Comet Claws (The Twelve Mates Of Christmas Book 5)
Page 16
Holly was about to get up from the table and clear their empty mugs, but Avery stayed her hand.
“Aren’t you supposed to be on break about now?” asked Avery, checking her watch. “It’s good for you to get some fresh air. After all, it keeps your nose sensitive.”
“My nose?” asked Holly, quirking a brow.
“A baker needs a strong palette, and smell is a big component of taste,” retorted Avery, her own nose in the air. “Anyway, you’re going to miss the show if you go in now.”
“What show?” asked Holly.
“Why the one over there,” said Avery, pointing to the lake. “After all, this is the best dang show on The Wreath — and you know a woman like me won’t miss her daytime shows for all the Christmas tea in China.”
“The mischief that goes on with that lumberjack guy and his bears — it’s really as good as a soap opera?” asked Holly.
“Why, of course, it is, and you know I must see my stories live,” joked Avery. “You see that shirtless guy? That must be Krampus’ bitch for the Christmas season.”
Holly peered. She could barely make out two figures on the island. One was sitting on the dock, wearing a red top, and the other seemed to be shirtless. She couldn’t make out his facial features. Holly watched as the shirtless man tried to get an aluminum boat to stay close to the shore as he loaded the boat with what looked like a big black garbage bag.
“And I take it Krampus is the one reading a book on the dock while the shirtless hunk tries to get that boat into the water?” asked Holly.
“Now do you see why I have to see this live every year?” asked Avery. “After all, this is the first time that boy will have rowed across the lake this season.”
Holly watched as the shirtless guy managed to get the boat onto the water. He put two oars into the boat. The guy in red — Krampus, Holly recalled — got into the boat, and the guy put in the trash bag before he got into the boat. Then, before the shirtless guy could get into the boat, the boat started to float away.
“What did you mean about that other guy, by the way?” asked Holly. “About him being Krampus’ bitch?”
“Every year, Krampus gets some big, bad shifter bad boy and whips him into shape, turning him into, well, a more respectable guy,” said Avery. “He works them to the bone. The bad boys get put through the wringer. They have to work as lumberjacks at Camp Kringle, the Christmas tree farm.”

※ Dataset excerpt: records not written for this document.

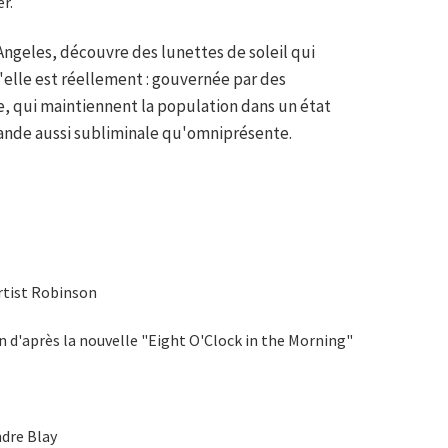
r.
ngeles, découvre des lunettes de soleil qui
'elle est réellement : gouvernée par des
, qui maintiennent la population dans un état
nde aussi subliminale qu'omniprésente.
Artist Robinson
n d'après la nouvelle "Eight O'Clock in the Morning"
ndre Blay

“He does this every year?” asked Holly. “And has he ever failed?”
“I hate to admit it, but, Krampus is good at his job,” admitted Avery. “Each last one of his lumberjacks has found their fated mate by Christmas Day.”
“Wow,” said Holly. “Being a shifter’s fated mate must be nice…but I don’t exactly think that’s in my stars.”
“What do you mean?” asked Avery. “Shifters aren’t your type?”
“I’m not their type,” Holly corrected Avery. “I’ve, uh, had my share of intimate experiences with shifters, but…well, let’s just put it this way. I’ve never been claimed. Guess I’m an ugly duckling or something.”
“Ugly? Girl, no way,” said Avery, looking over her temp worker. “Curvy, however…” Avery raised an eyebrow and made Holly laugh.
The shirtless man ran through the shallow water toward the boat. He climbed in the boat and started rowing hard. Holly was crying with laughter. It was like watching a clown — a hunky clown, with a shift that could tear her to shreds if it so desired, but a clown nonetheless.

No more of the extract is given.